To achieve these objectives, first step was to create “Support Group” (made up site managers, local NGOs, local communities, local administrations, universities interested in biodiversity) at each test-site to support and influence management of their respective sites. On a second step, members of these “Support Group” will receive theoretical and practical training in the identification of waterbirds and their monitoring on the one hand and in site management on the other hand. Joint monitoring activities will also be implemented at each test-site to improve knowledge of the sites (e.g. abundance and spatial distribution of breeding, migrating and wintering waterbirds, wetland conservation status, etc.). Results of this monitoring will be used to build ornithological indicators to influence wetland conservation at local scale.

Though North Africa is one geographic entity characterized by nearest influence of climatic factor, the development of the national civil society is different according to the national approaches. It currently exists in North Africa a disparity in the levels of knowledge and management / conservation of waterbirds and wetlands, as well as the organization of associative whether for civil society or government life. Frame activities is therefore common to the 4 countries involved in this project but is adapted specifically by each NGO responsible of the implementation of this project (AAO, ANAO, GREPOM and LSB) to each country on the content of training and capacity building to meet the local situation. Tour de Valat, as regional coordinator, gives continuously support and advices to these national NGOs.

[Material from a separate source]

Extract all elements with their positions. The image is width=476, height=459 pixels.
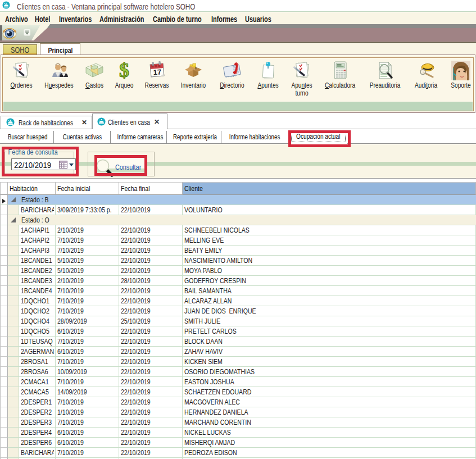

By improving skills and awareness of private site managers, civil society and the authorities responsible for the management of sites and national public policies on wetlands on waterbird monitoring, it may be possible to achieve better management and conservation of these key biodiversity sites, now seriously threatened.

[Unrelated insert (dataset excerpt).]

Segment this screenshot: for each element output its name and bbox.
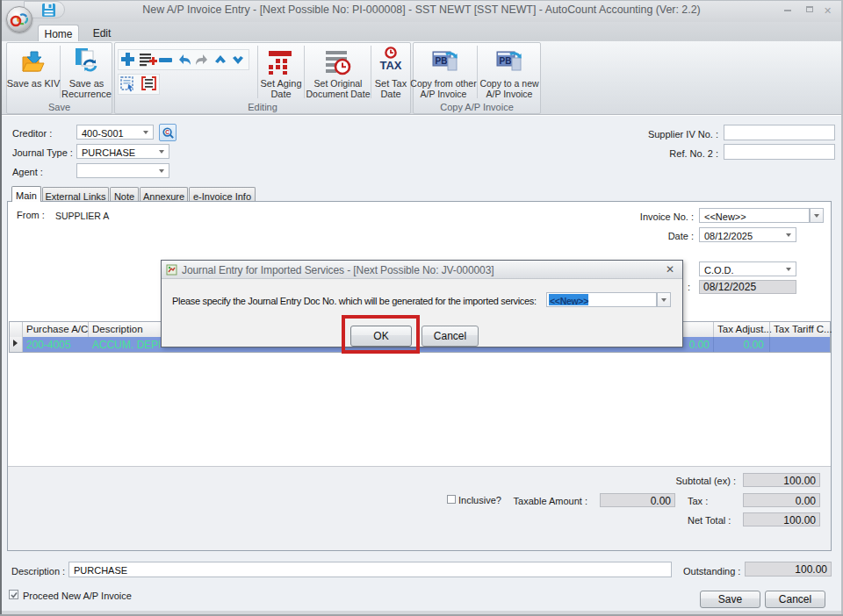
svg-text:TAX: TAX <box>379 59 401 72</box>
svg-text:C: C <box>165 129 169 135</box>
svg-text:PB: PB <box>500 56 512 66</box>
svg-text:PB: PB <box>436 56 448 66</box>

Main partners of this project
Regional coordination: Tour du Valat


For more information, download the first technical report (July-December 2013) of the project (in French).


* The Critical Ecosystem Partnership Fund is a joint initiative of l'Agence Française de Développement, Conservation International, the European Union, the Global Environment Facility, the Government of Japan, the MacArthur Foundation and the World Bank. A fundamental goal is to ensure civil society is engaged in biodiversity conservation.